今回は、「法律に関する資格試験」としての通関士試験に注目して一緒にみていきましょう。
通関士ってどんな問題が出題されるの?|法律に関する資格試験だから……
通関士試験の問題は、「税関(ぜいかん)」のホームページで無料公開されています。
3科目で構成されていて、各試験の問題数は以下となっています。(受験案内より)
スクールなどでは、他の法律系の資格と比べるために、シンプルにこのように書いているところもあります。
試験科目 | 出題形式及び配点 | ||
---|---|---|---|
択一式 | 選択式 | 計算式 | |
《1》通関業法 | 10点(10問) | 35点(10問) | なし |
《2》関税法等 | 15点(15問) | 45点(15問) | |
《3》通関実務 | – | 申告書20点(2問) | |
5点(5問) | 10点(5問) | 10点(5問) |
ここで、「択一式」というのは、弁護士や行政書士、宅建などと同じく、選択肢から「正しいもの」「誤っているもの」を選ぶタイプの問題です。
たとえば、こんな形式です(実際の選択肢は5つあります)。
一方、「選択式」は通関士に特徴的な問題形式で、二種類あります。
- 選択式-①:穴埋め問題
- 選択式ー②:正しいものをすべて選ぶ問題
この「穴埋め問題」こそが大きな「得点源」です。
得点源は穴埋め問題、だけど「通関実務」には「穴埋め」問題がない
通関士の試験を実際に眺めてみると、穴埋め問題が得点源であることはすぐにわかります。

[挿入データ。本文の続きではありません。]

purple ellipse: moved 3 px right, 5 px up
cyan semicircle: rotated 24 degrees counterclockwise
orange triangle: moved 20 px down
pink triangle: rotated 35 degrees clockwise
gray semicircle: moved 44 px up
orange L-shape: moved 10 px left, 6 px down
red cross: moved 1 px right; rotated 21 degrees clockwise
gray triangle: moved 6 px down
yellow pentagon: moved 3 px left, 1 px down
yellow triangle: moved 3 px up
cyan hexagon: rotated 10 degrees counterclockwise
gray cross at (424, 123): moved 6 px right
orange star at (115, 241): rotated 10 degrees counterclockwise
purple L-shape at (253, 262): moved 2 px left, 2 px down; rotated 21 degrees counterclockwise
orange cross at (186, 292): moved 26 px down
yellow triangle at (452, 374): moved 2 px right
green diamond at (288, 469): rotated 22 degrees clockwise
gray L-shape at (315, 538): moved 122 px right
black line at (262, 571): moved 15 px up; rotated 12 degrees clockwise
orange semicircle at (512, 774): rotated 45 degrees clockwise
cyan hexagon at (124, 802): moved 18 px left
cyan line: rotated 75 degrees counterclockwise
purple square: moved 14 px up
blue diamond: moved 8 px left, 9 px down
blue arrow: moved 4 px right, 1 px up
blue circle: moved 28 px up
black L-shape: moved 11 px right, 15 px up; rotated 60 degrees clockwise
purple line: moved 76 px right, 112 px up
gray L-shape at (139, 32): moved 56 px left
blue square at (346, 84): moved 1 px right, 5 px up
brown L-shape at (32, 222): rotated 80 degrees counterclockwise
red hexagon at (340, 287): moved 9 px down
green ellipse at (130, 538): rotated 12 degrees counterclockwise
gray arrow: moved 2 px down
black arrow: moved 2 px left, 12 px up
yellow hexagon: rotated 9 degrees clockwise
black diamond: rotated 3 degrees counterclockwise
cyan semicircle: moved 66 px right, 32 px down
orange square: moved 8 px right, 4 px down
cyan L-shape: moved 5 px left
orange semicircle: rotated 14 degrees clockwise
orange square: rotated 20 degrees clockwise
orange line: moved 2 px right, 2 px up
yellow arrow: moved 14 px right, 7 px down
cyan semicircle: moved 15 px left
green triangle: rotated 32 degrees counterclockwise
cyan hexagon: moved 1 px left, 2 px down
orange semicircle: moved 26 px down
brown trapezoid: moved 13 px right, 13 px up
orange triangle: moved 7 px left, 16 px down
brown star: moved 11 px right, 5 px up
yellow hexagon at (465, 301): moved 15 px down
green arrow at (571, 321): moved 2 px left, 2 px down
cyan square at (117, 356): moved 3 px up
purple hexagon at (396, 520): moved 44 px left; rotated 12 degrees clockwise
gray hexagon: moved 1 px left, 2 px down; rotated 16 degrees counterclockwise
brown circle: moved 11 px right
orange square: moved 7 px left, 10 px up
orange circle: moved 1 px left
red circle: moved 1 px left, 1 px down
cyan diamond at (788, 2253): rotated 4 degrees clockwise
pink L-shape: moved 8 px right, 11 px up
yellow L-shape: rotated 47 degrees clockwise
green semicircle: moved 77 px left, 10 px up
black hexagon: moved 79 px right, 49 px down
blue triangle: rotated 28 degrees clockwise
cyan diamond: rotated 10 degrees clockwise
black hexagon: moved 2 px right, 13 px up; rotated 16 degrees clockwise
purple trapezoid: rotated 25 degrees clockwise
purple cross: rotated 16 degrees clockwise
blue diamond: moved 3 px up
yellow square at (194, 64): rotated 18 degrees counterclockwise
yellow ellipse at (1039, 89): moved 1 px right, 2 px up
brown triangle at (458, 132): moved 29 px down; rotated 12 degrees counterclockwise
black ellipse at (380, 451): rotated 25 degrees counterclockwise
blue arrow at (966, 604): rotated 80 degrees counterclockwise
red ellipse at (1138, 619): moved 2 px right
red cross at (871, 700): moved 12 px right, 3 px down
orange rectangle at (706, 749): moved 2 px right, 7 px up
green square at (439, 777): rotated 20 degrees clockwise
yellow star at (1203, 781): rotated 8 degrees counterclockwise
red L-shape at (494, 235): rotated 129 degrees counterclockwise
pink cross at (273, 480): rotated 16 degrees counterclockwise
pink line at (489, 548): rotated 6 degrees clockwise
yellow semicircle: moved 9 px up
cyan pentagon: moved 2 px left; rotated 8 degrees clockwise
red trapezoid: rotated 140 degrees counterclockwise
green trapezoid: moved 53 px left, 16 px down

というのも、穴に入る候補は2つか3つ程度に限定される問題が多いからです。
たとえば、第53回で以下の問題が出されました。
この3択から正答できれば、得点がもらえるわけです。
一方、「択一式」は5つのうち、一つを選ぶのでそれだけ失敗(誤答)をする確率が高い。
一つ一つの問題、選択肢の難易度はあるものの、「失敗しやすさ」という意味でいえば、穴埋め問題が得点を確保しやすい。
そして、一科目目の「通関業法」、二科目目の「関税法」には、穴埋め問題がたくさんあります。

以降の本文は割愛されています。